The government frontbencher says once people accept that the government was spending more than it was receiving, they recognise something has to be done.
“(If) not enough people are aware the scale of the problem then clearly we have not done a good enough job in terms of getting that message across,” Mr Turnbull told a lunchtime discussion at a conference in Canberra on Monday.
“Increasingly they do, but it takes time.”
Treasury Secretary Martin Parkinson also told Australian National University’s Crawford Leadership Forum that the budget status quo was unsustainable and opposing reforms would assign Australia to a deteriorating future.
“The decisions taken in this budget, whether you like them or not, have made very significant structural improvements,” Dr Parkinson said.
The Reserve Bank will be watching the debate raging over the budget with close interest given the initial, steep negative impact it had on consumer confidence, albeit now slowly recovering.
The central bank holds its monthly board meeting on Tuesday with economists broadly expecting no change in the 2.5 per cent cash rate.
It has been at this all-time low since August last year.
New data on Monday is unlikely to have changed that view.
New homes sales fell 4.3 per cent in May, while credit demand rose by a timid 0.4 per cent for the same month.
The TD Securities-Melbourne Institute monthly inflation gauge for June was also unchanged from May but still saw the annual rate rising to three per cent and the top of the RBA’s target.
TD Securities head of Asia-Pacific research Annette Beacher said that while the RBA has previously sighted signs of improvement in domestic data, it is likely to reaffirm the need for a lower Australian dollar to foster economic growth.

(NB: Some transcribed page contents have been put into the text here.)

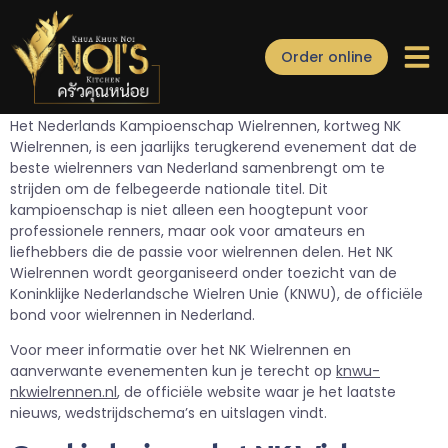
Alles wat je moet weten
Order online
over het NK Wielrennen
Catering/Event
Het Nederlands Kampioenschap Wielrennen, kortweg NK
Wielrennen, is een jaarlijks terugkerend evenement dat de
beste wielrenners van Nederland samenbrengt om te
strijden om de felbegeerde nationale titel. Dit
kampioenschap is niet alleen een hoogtepunt voor
professionele renners, maar ook voor amateurs en
liefhebbers die de passie voor wielrennen delen. Het NK
Wielrennen wordt georganiseerd onder toezicht van de
Koninklijke Nederlandsche Wielren Unie (KNWU), de officiële
bond voor wielrennen in Nederland.
Voor meer informatie over het NK Wielrennen en
aanverwante evenementen kun je terecht op
knwu-
nkwielrennen.nl
, de officiële website waar je het laatste
nieuws, wedstrijdschema’s en uitslagen vindt.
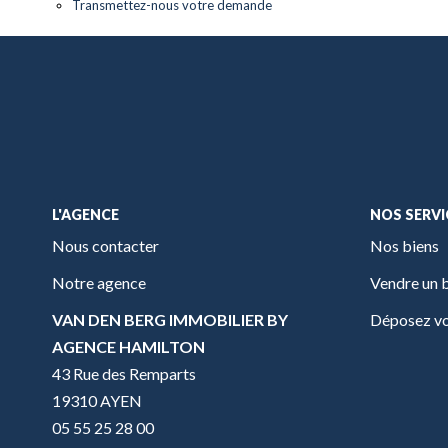
Transmettez-nous votre demande
L'AGENCE
NOS SERVI
Nous contacter
Nos biens
Notre agence
Vendre un 
VAN DEN BERG IMMOBILIER BY
Déposez vo
AGENCE HAMILTON
43 Rue des Remparts
19310 AYEN
05 55 25 28 00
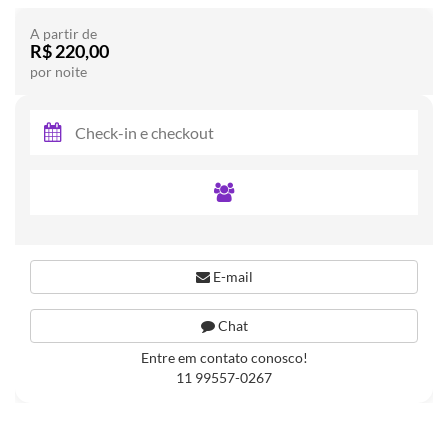
A partir de
R$ 220,00
por noite
E-mail
Chat
Entre em contato conosco!
11 99557-0267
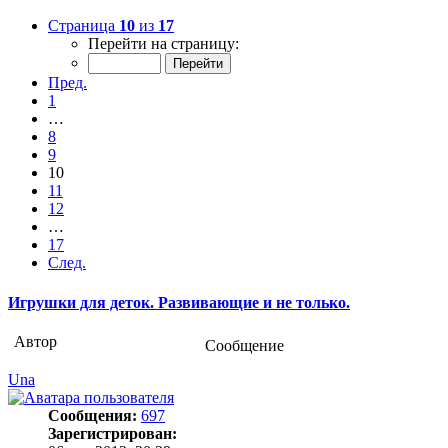
Страница
10
из
17
Перейти на страницу:
Пред.
1
…
8
9
10
11
12
…
17
След.
Игрушки для деток. Развивающие и не только.
Автор
Сообщение
Una
Сообщения:
697
Зарегистрирован:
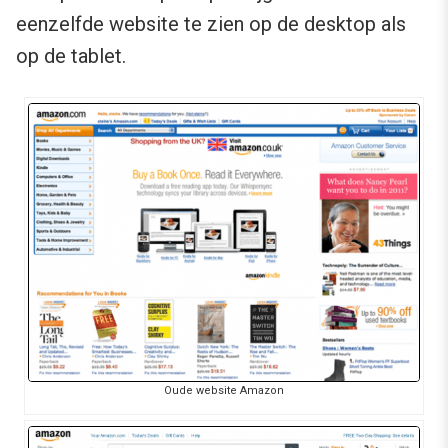
eenzelfde website te zien op de desktop als
op de tablet.
Oude website Amazon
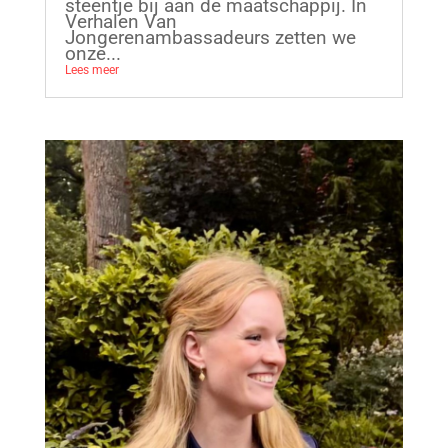
steentje bij aan de maatschappij. In
Verhalen Van
Jongerenambassadeurs zetten we
onze...
Lees meer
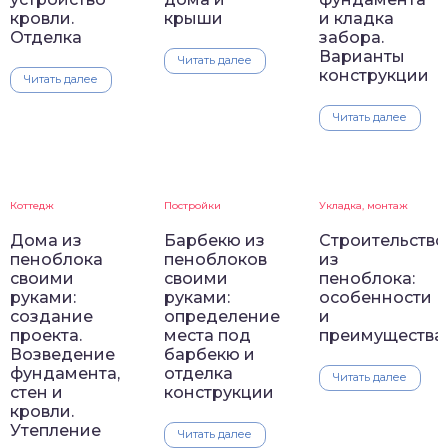
кровли.
крыши
и кладка
Отделка
забора.
Варианты
Читать далее
конструкции
Читать далее
Читать далее
Коттедж
Постройки
Укладка, монтаж
Дома из
Барбекю из
Строительство
пеноблока
пеноблоков
из
своими
своими
пеноблока:
руками:
руками:
особенности
создание
определение
и
проекта.
места под
преимущества
Возведение
барбекю и
фундамента,
отделка
Читать далее
стен и
конструкции
кровли.
Утепление
Читать далее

She expects that even if official inflation figures for the June quarter – due towards the end of next month – exceed the top of the RBA’s two to three per cent target, it is willing to run the risk of higher inflation before it lift rates in its attempt spur economic growth.
Ms Beacher does not expect an increase until early 2015.
Economist Ross Garnaut told the conference the dollar was out of sync with activity in the economy.
“It is very easy going up … reversing it is very hard,” he said.